The French pianists are particularly fine, and Roger Guérin, a tasteful trumpeter who sounds as though he’s holding in his bop instincts, only emerges to tantalise. Lafitte rhapsodises beautifully on the ballads, notably It Might As Well Be Spring.

Discography
(1) Three Little Words; Le Conte; Sugar; What’s New?; Portrait De Camile; Corail; (2) It’s The Talk Of The Town; A Song Was Born; (3) The Jeep Is Jumpin’; Queenie; Le Chat Qui Dort; (4) It Might As Well Be Spring; Gone With The Wind; Body And Soul; Lonesome Lover Blues; You Can Depend On Me; (5) All Too Soon; What Am I Here For?; The Mill And The River; Plucky (72.50)
Lafitte (ts) on all tracks with:
(1) Quartet: Jean-Claude Pelletier (p); Paul Rovère, Christian Garros (d). Michel De Villiers (bs) added on What’s New?. Paris, 24 and 25 May 1956.

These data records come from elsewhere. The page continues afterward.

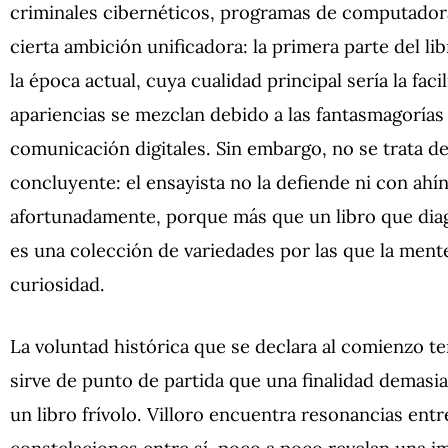
criminales cibernéticos, programas de computador
cierta ambición unificadora: la primera parte del l
la época actual, cuya cualidad principal sería la faci
apariencias se mezclan debido a las fantasmagoría
comunicación digitales. Sin embargo, no se trata d
concluyente: el ensayista no la defiende ni con ahí
afortunadamente, porque más que un libro que diag
es una colección de variedades por las que la mente
curiosidad.
La voluntad histórica que se declara al comienzo 
sirve de punto de partida que una finalidad demasia
un libro frívolo. Villoro encuentra resonancias entr
constelaciones entre sí, poco a poco revelan una i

(2) Georges Arvanitas (p) replaces Pelletier. Paris, 30 September 1959. (3) Sextet: Roger Guérin (t); Claude Gusset (tb); Arvanitas (p); Paul Rovère (b); Garros (d). Paris, 30 September 1959.
(4) Quartet: Raymond Fol (p); Garros (d); Kenny Hagood (v). Paris, 26 September 1960.
(5) Sextet: Dominique Chanson (as, f); William Boucaya (bar); Fol (p); Gilbert Rovère (b); Franco Manzecchi (d). Paris, 3 May, 1962.